Cancer Support Groups

Women in Support Group
Credit: iStock

Cancer support groups are meetings for people with cancer and anyone touched by the disease. They can have many benefits. Even though a lot of people receive support from friends and family, the number one reason they join a support group is to be with others with similar cancer experiences. Some research shows that joining a support group improves both quality of life and survival.

Support groups can:

  • Help you feel better, more hopeful, and not so alone
  • Give you a chance to talk about your feelings and work through them
  • Help you deal with practical problems, such as problems at work or school
  • Help you cope with side effects of treatment

Types of Support Groups

Some groups focus on all kinds of cancer. Others talk about just one kind, such as a group for women with breast cancer or one for men with prostate cancer. Some can be open to everyone or just for people of a certain age, sex, culture, or religion. For instance, some groups are just for teens or young children.

Support groups can also be helpful for children or family members. These groups focus on family concerns such as role changes, relationship changes, financial worries, and how to support the person with cancer. Some groups include both cancer survivors and family members.

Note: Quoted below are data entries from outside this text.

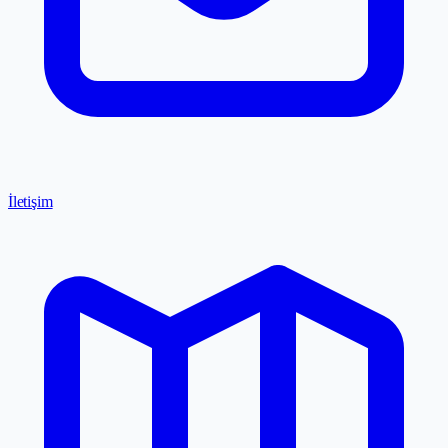
İletişim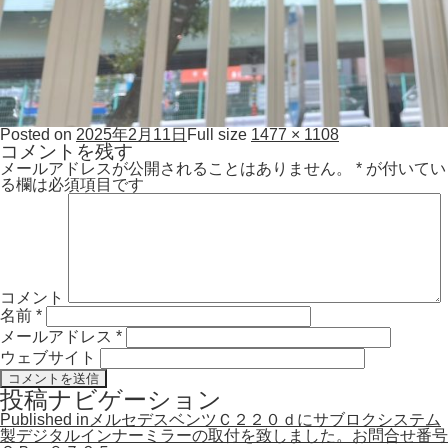
Posted on
2025年2月11日
Full size
1477 × 1108
コメントを残す
メールアドレスが公開されることはありません。
*
が付いてい
る欄は必須項目です
コメント
名前
*
メールアドレス
*
ウェブサイト
投稿ナビゲーション
Published in
メルセデスベンツＣ２２０ｄにサブロクシステム
製デジタルインナーミラーの取付を致しました。お問合せ番号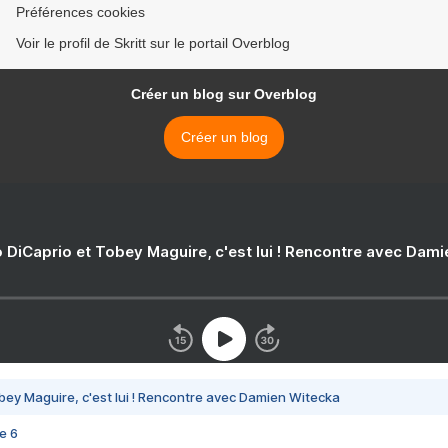
Préférences cookies
Voir le profil de Skritt sur le portail Overblog
Créer un blog sur Overblog
Créer un blog
 DiCaprio et Tobey Maguire, c'est lui ! Rencontre avec Dam
bey Maguire, c'est lui ! Rencontre avec Damien Witecka
e 6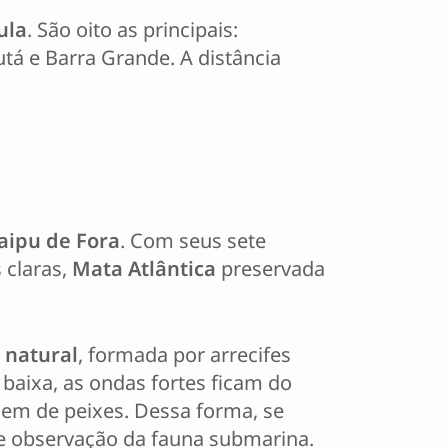
ula
. São oito as principais:
tá e Barra Grande. A distância
aipu de Fora
. Com seus sete
s claras,
Mata Atlântica
preservada
 natural
, formada por arrecifes
baixa, as ondas fortes ficam do
chem de peixes. Dessa forma, se
e observação da fauna submarina.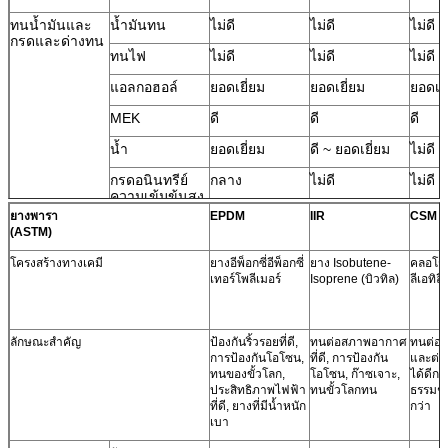
ทนน้ำมันและ
น้ำมันทน
ไม่ดี
ไม่ดี
ไม่ดี
กรดและด่างทน
ทนไฟ
ไม่ดี
ไม่ดี
ไม่ดี
แอลกอฮอล์
ยอดเยี่ยม
ยอดเยี่ยม
ยอดเยี
MEK
ดี
ดี
ดี
น้ำ
ยอดเยี่ยม
ดี ~ ยอดเยี่ยม
ไม่ดี
กรดอนินทรีย์
กลาง
ไม่ดี
ไม่ดี
ความเข้มข้นสูง
ยางพารา
EPDM
IIR
CSM
กรดอนินทรีย์
ดี
ดี
ดี
(ASTM)
ความเข้มข้นต่ำ
โครงสร้างทางเคมี
ยางอีพ็อกซี่อีพ็อกซี่
ยาง Isobutene-
คลอโร
ความเข้มข้นสูง
ดี
ดี
ดี
เทอร์โพลีเมอร์
Isoprene (บิวทิล)
ลีเอทิลี
ด่าง
ความเข้มข้นต่ำ
ดี
ดี
ดี
ลักษณะสำคัญ
ป้องกันริ้วรอยที่ดี,
ทนต่อสภาพอากาศ
ทนต่อก
ใบสมัคร
ยาง, รองเท้า
ยาง, รองเท้า
ยางร
การป้องกันโอโซน,
ที่ดี, การป้องกัน
และต่อต
ยาง, ท่อยาง,
ยาง, ผ้ายาง,
อากา
ทนของขั้วโลก,
โอโซน, ก๊าซเจาะ,
ได้ดีกว
เทปกาว, สปริง
ผลิตภัณฑ์กีฬา,
รองเท
ประสิทธิภาพไฟฟ้า
ทนขั้วโลกทน
ธรรมชา
อากาศ
ที่นอน,
โช้คอ
ที่ดี, ยางที่มีน้ำหนัก
กว่า
accumulator
กาว, 
เบา
shell, เทปกาว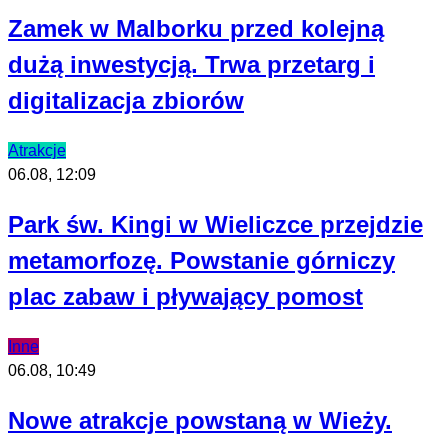
Zamek w Malborku przed kolejną
dużą inwestycją. Trwa przetarg i
digitalizacja zbiorów
Atrakcje
06.08, 12:09
Park św. Kingi w Wieliczce przejdzie
metamorfozę. Powstanie górniczy
plac zabaw i pływający pomost
Inne
06.08, 10:49
Nowe atrakcje powstaną w Wieży.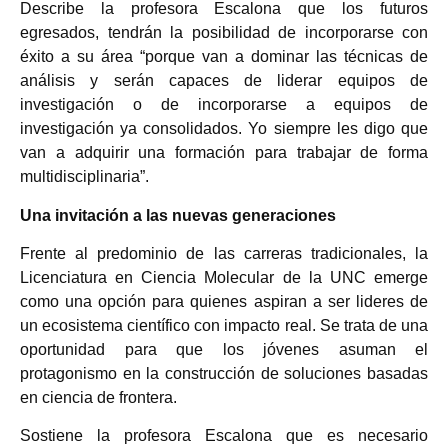
Describe la profesora Escalona que los futuros
egresados, tendrán la posibilidad de incorporarse con
éxito a su área “porque van a dominar las técnicas de
análisis y serán capaces de liderar equipos de
investigación o de incorporarse a equipos de
investigación ya consolidados. Yo siempre les digo que
van a adquirir una formación para trabajar de forma
multidisciplinaria”.
Una invitación a las nuevas generaciones
Frente al predominio de las carreras tradicionales, la
Licenciatura en Ciencia Molecular de la UNC emerge
como una opción para quienes aspiran a ser lideres de
un ecosistema científico con impacto real. Se trata de una
oportunidad para que los jóvenes asuman el
protagonismo en la construcción de soluciones basadas
en ciencia de frontera.
Sostiene la profesora Escalona que es necesario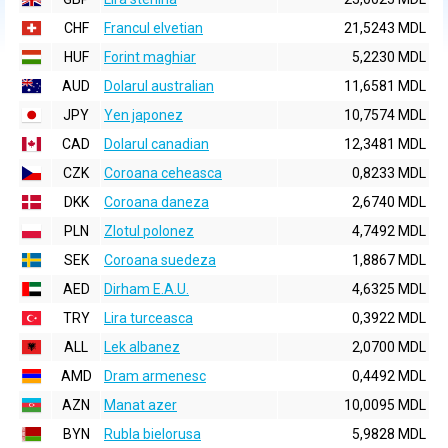
CHF
Francul elvetian
21,5243 MDL
HUF
Forint maghiar
5,2230 MDL
AUD
Dolarul australian
11,6581 MDL
JPY
Yen japonez
10,7574 MDL
CAD
Dolarul canadian
12,3481 MDL
CZK
Coroana ceheasca
0,8233 MDL
DKK
Coroana daneza
2,6740 MDL
PLN
Zlotul polonez
4,7492 MDL
SEK
Coroana suedeza
1,8867 MDL
AED
Dirham E.A.U.
4,6325 MDL
TRY
Lira turceasca
0,3922 MDL
ALL
Lek albanez
2,0700 MDL
AMD
Dram armenesc
0,4492 MDL
AZN
Manat azer
10,0095 MDL
BYN
Rubla bielorusa
5,9828 MDL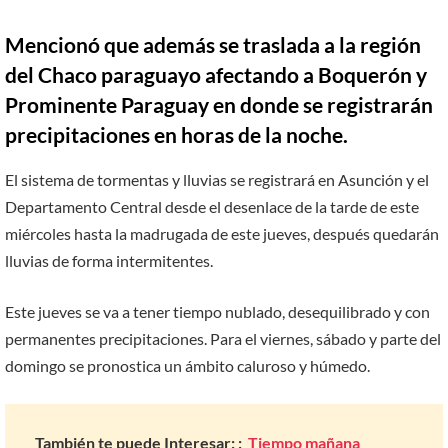
Mencionó que además se traslada a la región
del Chaco paraguayo afectando a Boquerón y
Prominente Paraguay en donde se registrarán
precipitaciones en horas de la noche.
El sistema de tormentas y lluvias se registrará en Asunción y el
Departamento Central desde el desenlace de la tarde de este
miércoles hasta la madrugada de este jueves, después quedarán
lluvias de forma intermitentes.
Este jueves se va a tener tiempo nublado, desequilibrado y con
permanentes precipitaciones. Para el viernes, sábado y parte del
domingo se pronostica un ámbito caluroso y húmedo.
También te puede Interesar: :
Tiempo mañana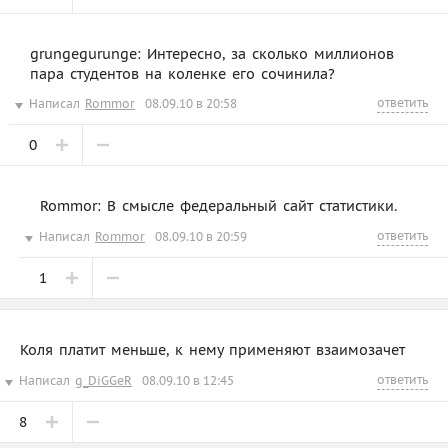
grungegurunge: Интересно, за сколько миллионов
пара студентов на коленке его сочинила?
ответить
Написал
Rommor
08.09.10 в 20:58
0
Rommor: В смысле федеральный сайт статистики.
ответить
Написал
Rommor
08.09.10 в 20:59
1
Коля платит меньше, к нему применяют взаимозачет
ответить
Написал
g_DiGGeR
08.09.10 в 12:45
8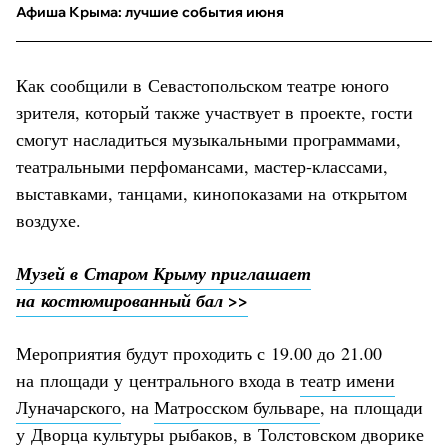
Афиша Крыма: лучшие события июня
Как сообщили в Севастопольском театре юного
зрителя, который также участвует в проекте, гости
смогут насладиться музыкальными программами,
театральными перфомансами, мастер-классами,
выставками, танцами, кинопоказами на открытом
воздухе.
Музей в Старом Крыму приглашает
на костюмированный бал >>
Мероприятия будут проходить с 19.00 до 21.00
на площади у центрального входа в
театр имени
Луначарского
, на
Матросском бульваре
, на площади
у Дворца культуры рыбаков, в Толстовском дворике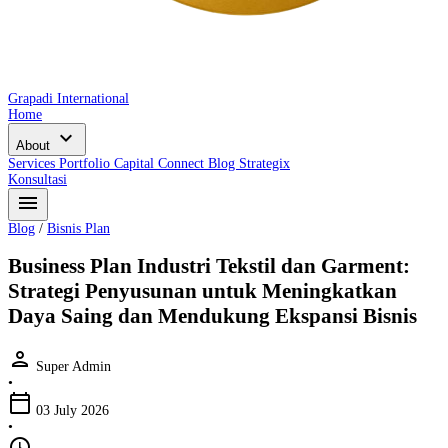
Grapadi International
Home
expand_more
About
Services
Portfolio
Capital Connect
Blog
Strategix
Konsultasi
menu
Blog
/
Bisnis Plan
Business Plan Industri Tekstil dan Garment:
Strategi Penyusunan untuk Meningkatkan
Daya Saing dan Mendukung Ekspansi Bisnis
person
Super Admin
•
calendar_today
03 July 2026
•
schedule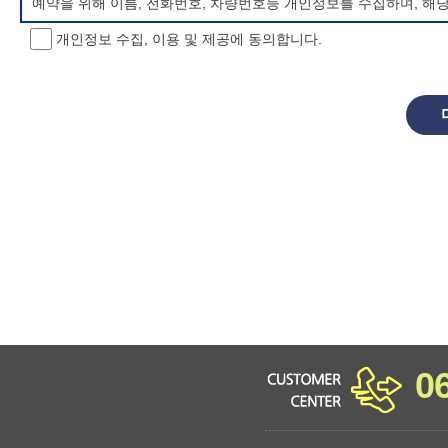
예약을 위해 이름, 전화번호, 차량번호등 개인정보를 수집하며, 해
개인정보 수집, 이용 및 제공에 동의합니다.
개인정보 처리방침 변경
이 개인정보처리방침은 시행일로부터 적용되며, 법령 및 방침에 따른
항을 통하여 고지할 것입니다.
동의를 거부할 권리 및 불이익 내용
정보주체는 개인정보의 수집·이용목적에 대한 동의를 거부할 수 있으
소년 야영장 홈페이지에서 제공하는 서비스를 이용할 수 없습니다.
0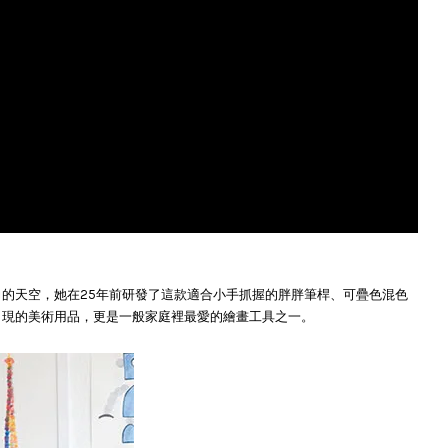
想像力的天空，她在25年前研發了這款適合小手抓握的胖胖筆桿、可疊色混色
最常出現的美術用品，更是一般家庭裡最愛的繪畫工具之一。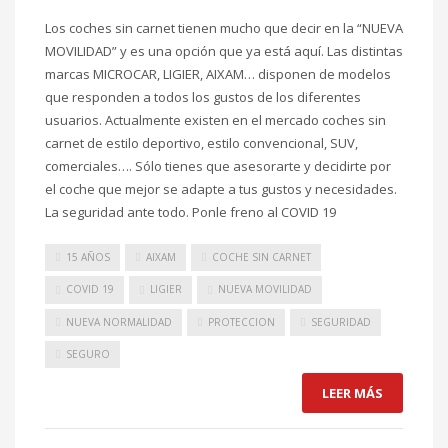
Los coches sin carnet tienen mucho que decir en la “NUEVA
MOVILIDAD” y es una opción que ya está aquí. Las distintas
marcas MICROCAR, LIGIER, AIXAM… disponen de modelos
que responden a todos los gustos de los diferentes
usuarios. Actualmente existen en el mercado coches sin
carnet de estilo deportivo, estilo convencional, SUV,
comerciales…. Sólo tienes que asesorarte y decidirte por
el coche que mejor se adapte a tus gustos y necesidades.
La seguridad ante todo. Ponle freno al COVID 19
15 AÑOS
AIXAM
COCHE SIN CARNET
COVID 19
LIGIER
NUEVA MOVILIDAD
NUEVA NORMALIDAD
PROTECCION
SEGURIDAD
SEGURO
LEER MÁS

Online support groups are "meetings" that take place online. People meet through chat rooms, listservs, webinars, social media (such as Twitter or Facebook), or moderated discussion groups. People often like online support groups because they can take part in them any time of the day or night. They're also good for people who can't travel to meetings, or live in rural areas. Some are sponsored by cancer organizations, while others aren't monitored. Therefore, always check with your doctor about any cancer information you receive to make sure it's correct.

Telephone support groups are when everyone dials in to a phone line that is linked together, like a conference call. They can share and talk to others with similar experiences from all over the country. There is usually little or no charge.

Where to Find a Support Group

Many hospitals, cancer centers, community groups, and schools offer cancer support groups. Here are some ways to find groups near you:

  • Call your local hospital and ask about its cancer support programs.
  • Ask your social worker to suggest groups.
  • Do an online search for groups. Or go to the Association of Cancer Online Resources (ACOR), which offers access to mailing  lists that provide support and information to those affected by cancer and related disorders.

Is a Support Group Right for Me?

Before joining a support group, you may want to ask yourself if you're comfortable talking about personal issues. You can also think about what you hope to gain by joining one. A support group may not be right for everyone. Some people don't like to hear about others' problems. And some find that their need for a support group changes over time.

If you have a choice of support groups, visit a few and see what they are like. See which ones make sense for you. Although many groups are free, some charge a small fee. Find out if your health insurance pays for support groups.

If you're thinking about joining a support group, here are some questions you may want to ask the group's contact person:

  • How large is the group?
  • Who attends (survivors, family members, types of cancer, age range)?
  • How long are the meetings?
  • How often does the group meet?
  • How long has the group been together?
  • Who leads the meetings - a professional or a survivor?
  • What is the format of the meetings?
  • Is the main purpose to share feelings, or do people also offer tips to solve common problems?
  • If I go, can I just sit and listen?

Support groups vary greatly, and if you have one bad experience, it doesn't mean these groups aren't a good option for you. You may also want to find another cancer survivor with whom you can discuss your cancer experience. Many organizations can pair you with someone who had your type of cancer and is close to your age and background.